** RECORDED INFORMATION **
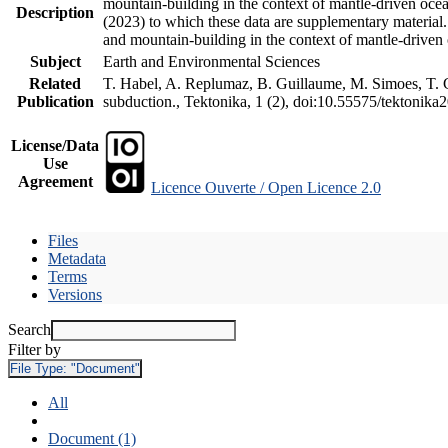
mountain-building in the context of mantle-driven oceani
Description
(2023) to which these data are supplementary material
and mountain-building in the context of mantle-driven
Subject
Earth and Environmental Sciences
Related
T. Habel, A. Replumaz, B. Guillaume, M. Simoes, T. Ge
Publication
subduction., Tektonika, 1 (2), doi:10.55575/tektonika
License/Data
Use
Agreement
Licence Ouverte / Open Licence 2.0
Files
Metadata
Terms
Versions
Search
Filter by
File Type:
"Document"
All
Document (1)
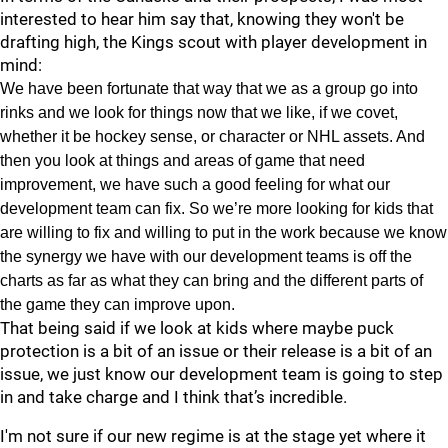
interested to hear him say that, knowing they won't be
drafting high, the Kings scout with player development in
mind:
We have been fortunate that way that we as a group go into
rinks and we look for things now that we like, if we covet,
whether it be hockey sense, or character or NHL assets. And
then you look at things and areas of game that need
improvement, we have such a good feeling for what our
development team can fix. So we’re more looking for kids that
are willing to fix and willing to put in the work because we know
the synergy we have with our development teams is off the
charts as far as what they can bring and the different parts of
the game they can improve upon.
That being said if we look at kids where maybe puck
protection is a bit of an issue or their release is a bit of an
issue, we just know our development team is going to step
in and take charge and I think that’s incredible.
I'm not sure if our new regime is at the stage yet where it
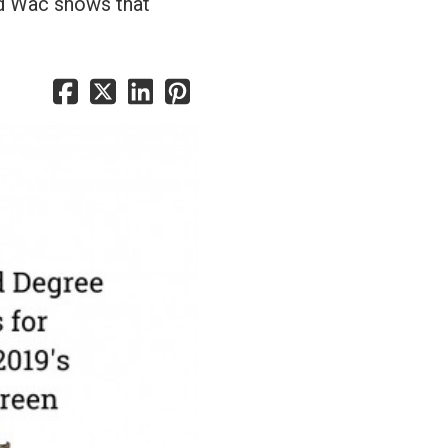
ld Wac shows that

** WHAT IS REQUIRED **
Any picture in the listing above gets left out; output the rest exactly.

** RESPONSE TO THE EXERCISE **
mountain-building in the context of mantle-driven oceani
Description
(2023) to which these data are supplementary material
and mountain-building in the context of mantle-driven
Subject
Earth and Environmental Sciences
Related
T. Habel, A. Replumaz, B. Guillaume, M. Simoes, T. Ge
Publication
subduction., Tektonika, 1 (2), doi:10.55575/tektonika
License/Data
Use
Agreement
Licence Ouverte / Open Licence 2.0
Files
Metadata
Terms
Versions
Search
Filter by
File Type:
"Document"
All
Document (1)
interested to hear him say that, knowing they won't be
drafting high, the Kings scout with player development in
mind:
We have been fortunate that way that we as a group go into
rinks and we look for things now that we like, if we covet,
whether it be hockey sense, or character or NHL assets. And
then you look at things and areas of game that need
improvement, we have such a good feeling for what our
development team can fix. So we’re more looking for kids that
are willing to fix and willing to put in the work because we know
the synergy we have with our development teams is off the
charts as far as what they can bring and the different parts of
the game they can improve upon.
That being said if we look at kids where maybe puck
protection is a bit of an issue or their release is a bit of an
issue, we just know our development team is going to step
in and take charge and I think that’s incredible.
I'm not sure if our new regime is at the stage yet where it
ld Wac shows that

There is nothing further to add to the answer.